11:9 信仰によって、彼は約束された地に他国人のようにして住み、同じ約束をともに受け継ぐイサクやヤコブと天幕生活をしました。

 

 

 今日の聖書の箇所は、信仰の定義としてよく用いられています。まず、信仰とは将来と自分を結び付け(1)、過去と自分を結び付ける(3)ものだと記されています。そして、4節以降に神を信じる人々の実例が記されています。

 

 第一はアベルです。彼は妬みの故に、兄カインによって殺されました。悲劇の人生でしたが、彼が神様にささげたいけにえは、神様に「よいささげ物」と評価されました。つまり、ささげ物によって彼の信仰が表されたのです(創世記44)。私たちが何かを熱心にしようとする時、その動機は何でしょうか。アベルの熱心さは神様にささげたいというものでした。神様への感謝と共に生きた、これがアベルの信仰でした。

 

 第二はエノクです。エノクと私の父とは重なるところがあります。息子メトシェラを生んでから300年神と共に歩んだ(創522)とあるので、おそらく息子が生まれる前は神様と共に歩んでいなかったでしょう。子どもが生まれることがきっかけとなって神様に立ち返り、天に召されるまで神様から離れることはなかった、それがエノクの生涯でした。私の父は若い頃、賭博場に出入りするような生活を送っていましたが、子どもができると、その方面のつきあいを一切やめました。ですから、子どもが生まれたことで人生が良い方向に変わるということは、私にはなるほどと思えるのです。ただ父と違うのは、父は悪い行為をやめてまともになろうとしたことですが、エノクの場合は良い人になったという書き方ではなく、神と共に歩んだということです。エノクにとって、子どもが生まれたということは神様からの贈り物、神様を思い起こさせ、神と共に歩もうと決心させる出来事でした。

 

 第三はノアです。彼は、箱舟をつくるという神様の命令を成し遂げました。彼は、兆候は見えないけれど洪水は起こるのだと確信しました。箱舟をつくることは、彼のすべての財産と労苦を投げ出すことを意味していました。
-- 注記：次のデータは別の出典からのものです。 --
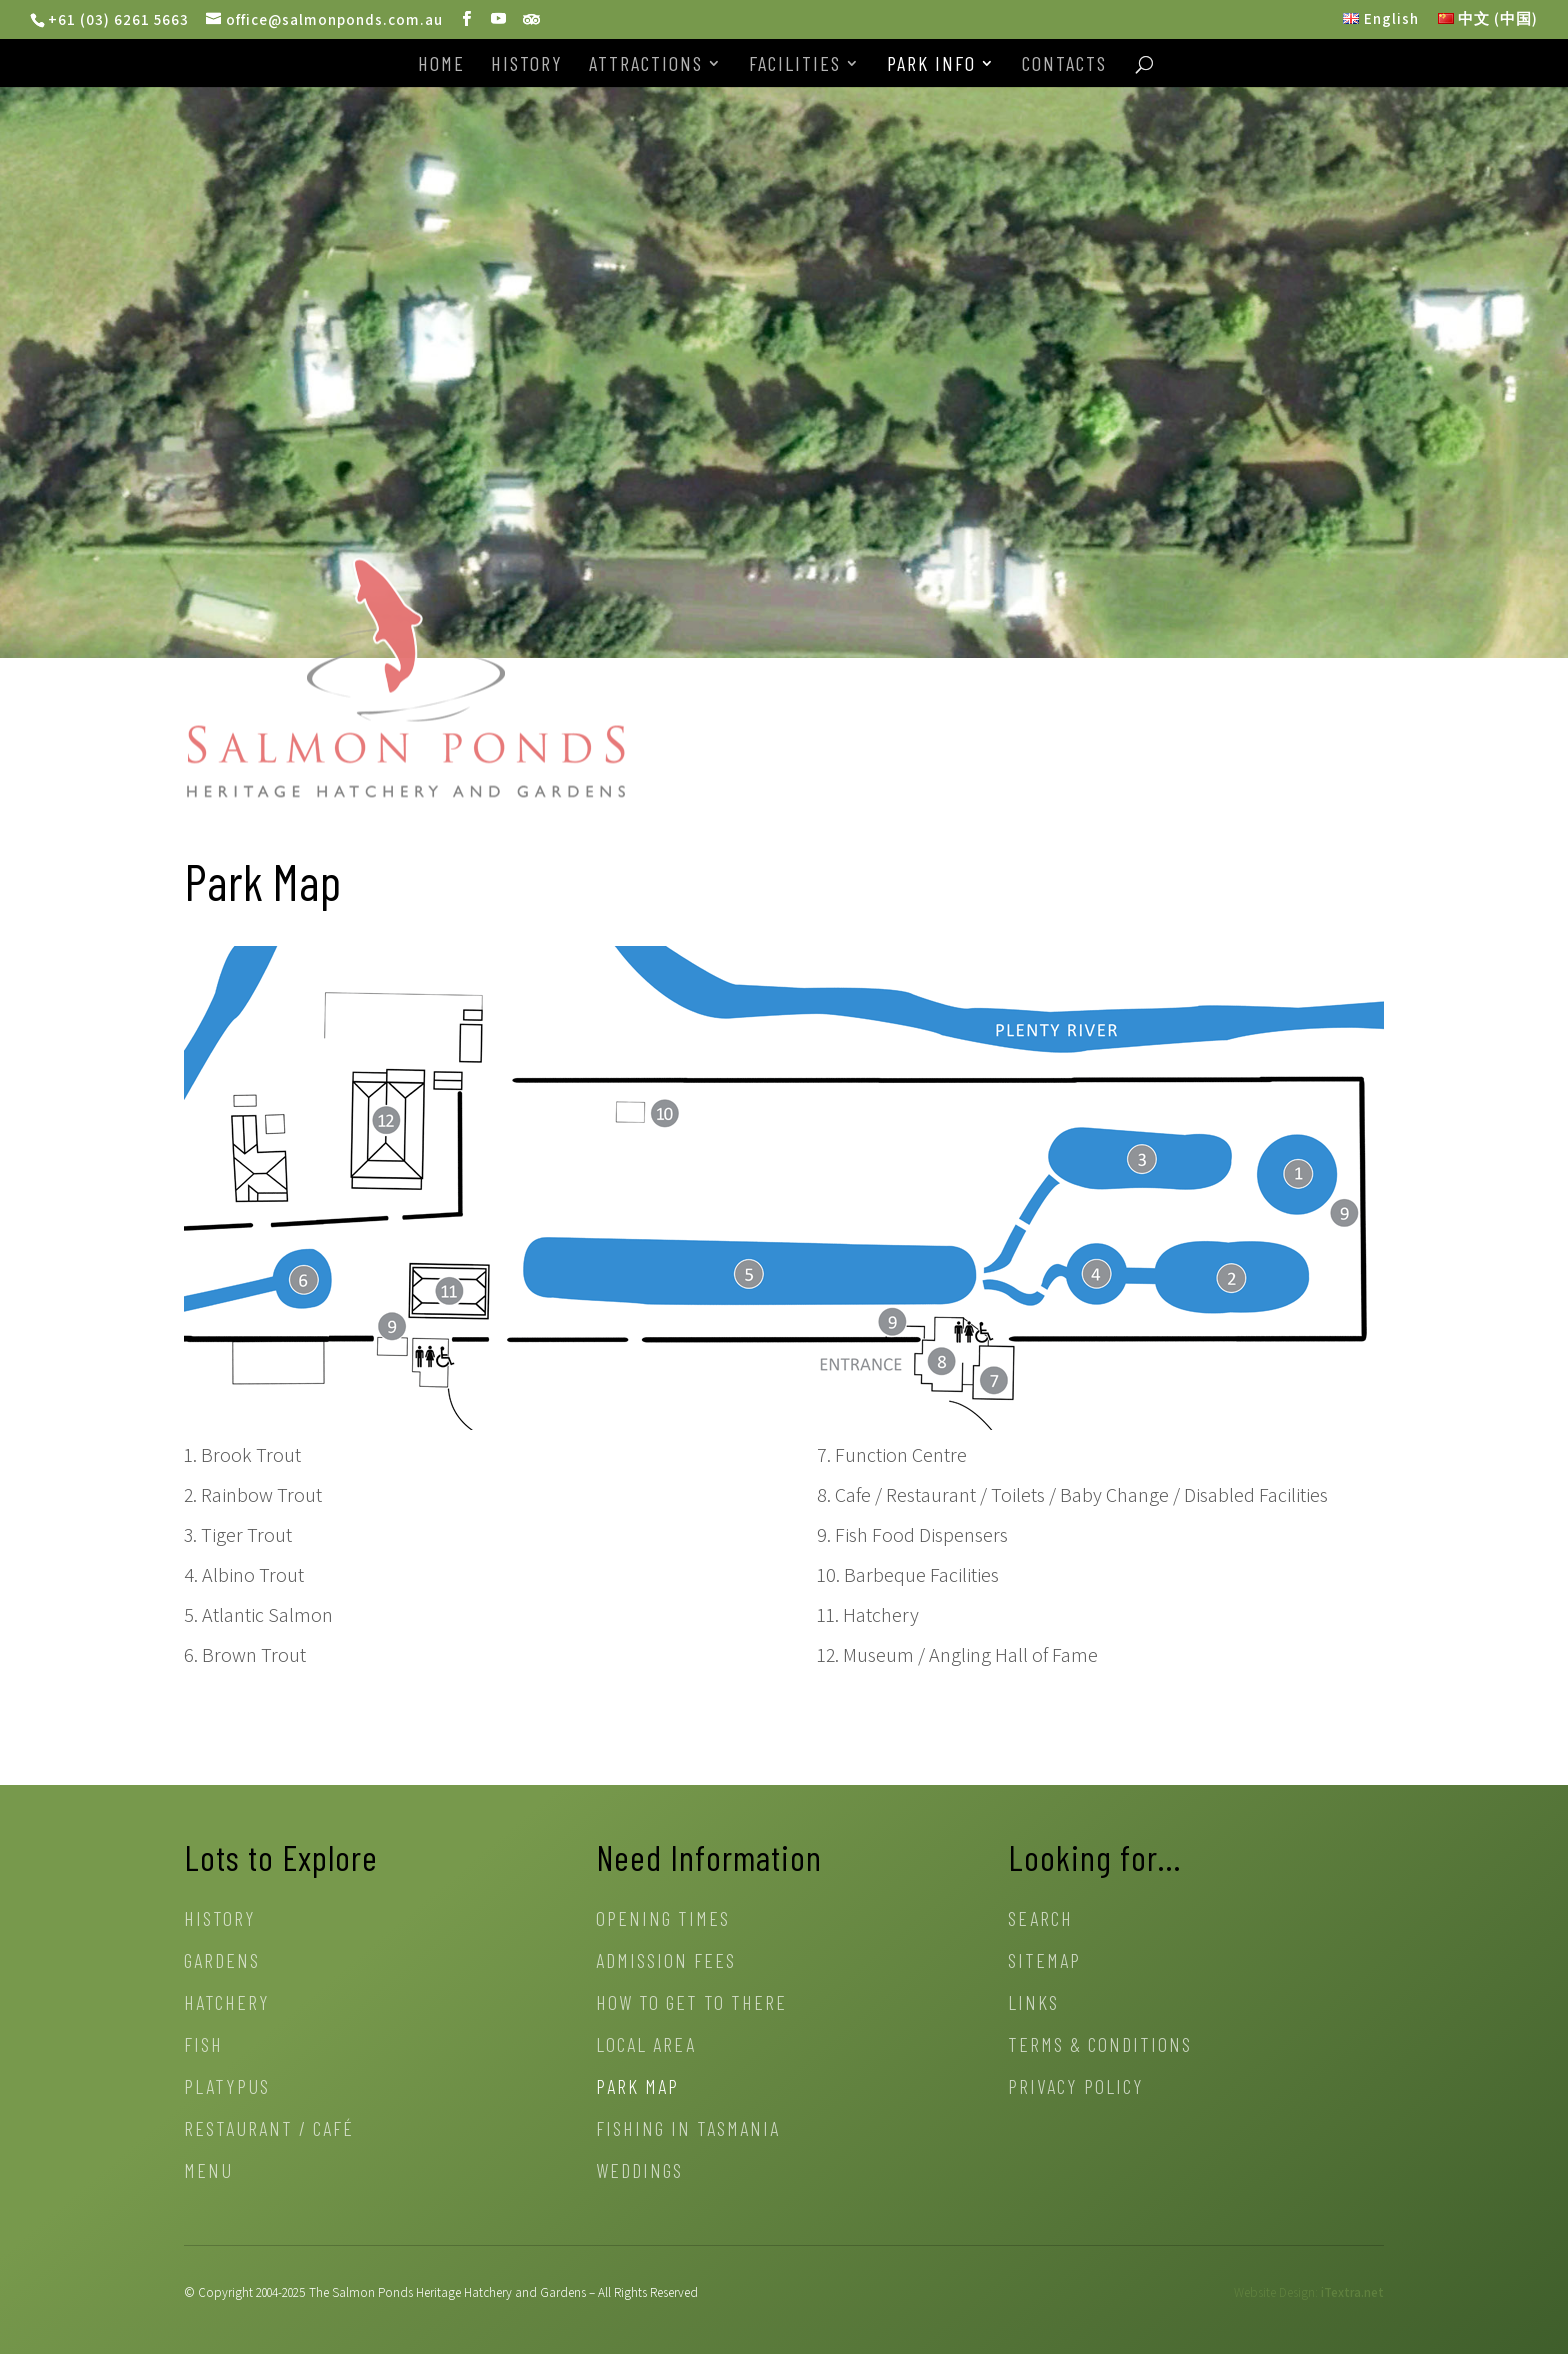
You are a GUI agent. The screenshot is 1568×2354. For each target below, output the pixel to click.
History (527, 65)
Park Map (637, 2088)
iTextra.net (1352, 2292)
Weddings (639, 2172)
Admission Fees (666, 1962)
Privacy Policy (1076, 2088)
人々は嘲笑したかもしれません。地方で伝道していると、語れば語るほど、クリスチャンは愚かだという声が聞こえるような気が時折します。しかし10年、20年と教会を保ち続ける中で、周囲の人々の声を超えて、神様がここで礼拝をささげ、伝道をしなさいと仰っておられるので、そのことばを恐れかしこんでやり続けるのです。ノアの信仰は、神の命令を命令と共に歩む人生でした。

 

 第四はアブラハムです。彼には二つの大きなエピソードがあります。一つは、故郷ウルを捨てて行き先を知らないのに旅立ったこと、もう一つは、ようやく与えられた一人息子イサクをささげる決心をしたことです。アブラハムは、過去のウルでの成功と将来の希望イサクを神の前に捨てました。1110に、その理由があります。私たちが信仰を持つ時、どうしても捨てなければ、しかし捨てられないものがあるものです。聖書は、それを神様の前に捨てていくなら、神様が与えて下さる新しい社会、都は本当に素晴らしいものだと語っています。111719には、再び与えられるイサクについて書かれています。神様は、イサクをささげたアブラハムの決心を無駄にはなさいませんでした。ささげられたイサクはアブラハムの人間的な子どもではなく、神様から改めて与えられた「我が未来」となったはずです。神様が与えて下さる祝福、将来のビジョンと共に歩むこと、神様が与えて下さる遥かな恵みをずっと見続ける、それ故に過去を捨てる、それがアブラハムの信仰でした。

 

 このように信仰について見ていくと、共通することは「神と共に歩む」ということです。私たちの日常生活が神と共に歩む、という思いの中にある時、私たちは信仰に生きているということになります。

 

 主なる神様、信仰を持つということは、神様が私たちと共にいて下さることを喜び、感謝することです。私たちそれぞれに与えられている信仰は、アベルやエノクたちとは違うでしょうけれど、私たち一人一人なりの「神と共に歩む」という人生をつくり、喜び、楽しんでいくことができますように。(2019128日礼拝 石岡キリスト教会臼井信博牧師)

 

 

☆本日武田師は、仙台の泉パークタウンキリスト教会でご奉仕にあたりました。